Hon. Members must understand that it is very easy to make propaganda among the Poles in this country. It has only to be said, as the Tories and, unfortun- ately, some Labour Members have said, that the Russians are in control in Poland. Saying that provides all the argument wanted to keep these Poles here. Many of them are very fine working-class lads, but that sort of propaganda provides all the argument wanted for keeping them here and preventing them from going back to their own country. That is because of the terrible hatred of the Russians bred in generation after generation of the Polish people. Just consider the generations who lived under Tsarism. Most of the Poles in this country, or from 90 to 95 per cent. of them, are Catholics, and very devout Catholics. Under Tsarism they not only had political persecution, but they had the most terrible religious persecution. In Scotland, when I was at school, during history lessons we use I to have a couplet about a mother nursing her baby. It ran like this: Hush ye, hush ye, little pet ye, The Black Douglas shall not get thee. In the poorer homes of Scotland there was this great fear of the Black Douglas. But it was as nothing to the fear of Tsarist Russia that existed in the breasts of the Polish people. The children of Poland were nursed into this hatred of Tsarism, and of this political and religious persecution. Therefore, by saying that Poland is being run by Russia, it is easy to arouse prejudice among the Polish Forces. It is a criminal thing to do, but it is being done.

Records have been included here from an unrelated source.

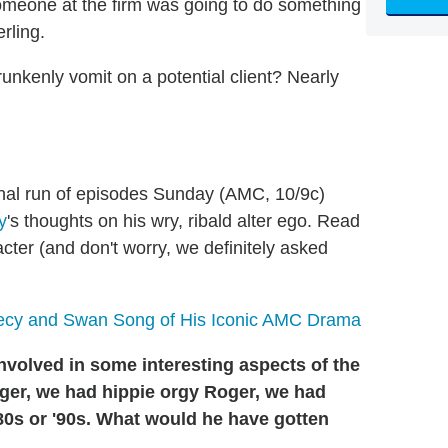
someone at the firm was going to do something
rling.
unkenly vomit on a potential client? Nearly
final run of episodes Sunday (AMC, 10/9c)
y
's thoughts on his wry, ribald alter ego. Read
racter (and don't worry, we definitely asked
ecy and Swan Song of His Iconic AMC Drama
nvolved in some interesting aspects of the
er, we had hippie orgy Roger, we had
 '80s or '90s. What would he have gotten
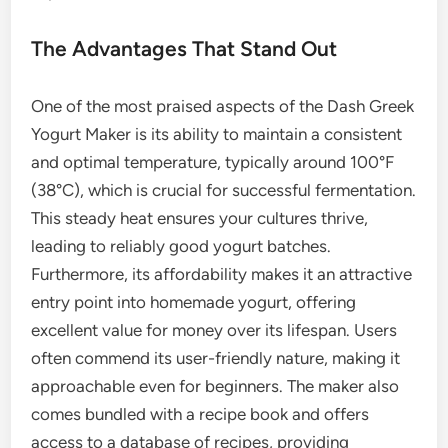
The Advantages That Stand Out
One of the most praised aspects of the Dash Greek
Yogurt Maker is its ability to maintain a consistent
and optimal temperature, typically around 100°F
(38°C), which is crucial for successful fermentation.
This steady heat ensures your cultures thrive,
leading to reliably good yogurt batches.
Furthermore, its affordability makes it an attractive
entry point into homemade yogurt, offering
excellent value for money over its lifespan. Users
often commend its user-friendly nature, making it
approachable even for beginners. The maker also
comes bundled with a recipe book and offers
access to a database of recipes, providing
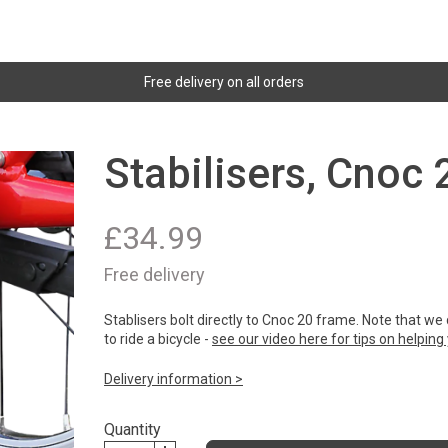
Free delivery on all orders
Stabilisers, Cnoc
£
34.99
Free delivery
Stablisers bolt directly to Cnoc 20 frame. Note that w
to ride a bicycle -
see our video here for tips on helping y
Delivery information >
Quantity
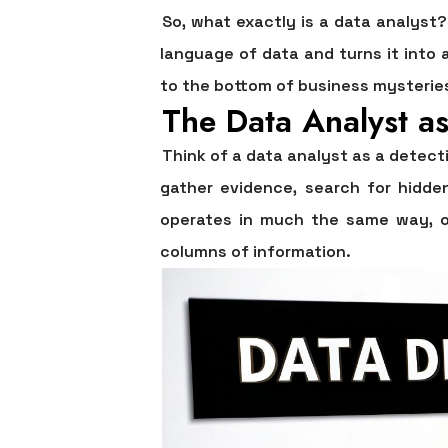
So, what exactly is a data analyst
language of data and turns it into 
to the bottom of business mysteries,
The Data Analyst as
Think of a data analyst as a detect
gather evidence, search for hidde
operates in much the same way, on
columns of information.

It has been said that we cannot ask these Poles to go back because of the existing conditions in Poland What conditions do exist in Poland? There is a Socialist and Communist Government in Poland; and. of course, the Tories do not like that. The Government in Poland have taken over the land and divided it up among the peasants. Of course, General Anders does not like that, and the noble Lord the Member for South Dorset (Viscount Hinchingbrooke) and his hon. Friends opposite do not like that. When General Anders came back from Italy he gave a Press interview at which he said: "I am not a politician. I am a simple soldier." There are some funny fellows among these simple soldiers. He said: "I am a simple soldier. All I want is to get my stables back." He is very fond of horses, and he wants to get his stables back. But his stables were part of an estate. and the estate was necessary to maintain the stables. All this non-poli- tician wants is to get his estate back, but he cannot get it because the peasants have got it. There is a Socialist and Communist Government there, but it is condemned. The right hon. and learned Attorney-General and the right hon. and learned Member for the West Derby Division of Liverpool (Sir D. Maxwell Fyfe) were in Nuremberg at the trial of the worst criminals amongst the Nazis. The trial lasted month after month, and we are told it was a demonstration of British justice, and the method of applying British justice. Why does not the Minister of State, or the Foreign Secretary and the Front Bench, apply the same method of justice to Poland? Why is it they take information from one side, and one side only? Have they got any evidence from the metal workers' trade union? [Laughter.] Hear them laughing. To these Tories the metal workers are inferior beings. Have they any evidence from the miners' union, from the railwaymen's union, from the dockers' union? No. They have not an iota of evidence from there.

Major Legge-Bonrke

Evidence of what?

Mr. Gallacher

All their evidence comes from the representatives of the old ruling class in Poland—or from the Press of this country; and the Press go to Poland with instructions. [HON. MEMBERS: "No"] Oh, yes, they do. I ask the Minister of State what were the instructions which were given to him in this country, the instructions from the "Daily Express," at an Ayrshire by-election? They were to report only Conservative meetings and to interview only the Conservative candidate, and not to mention the Labour Party or the Labour Party's meetings.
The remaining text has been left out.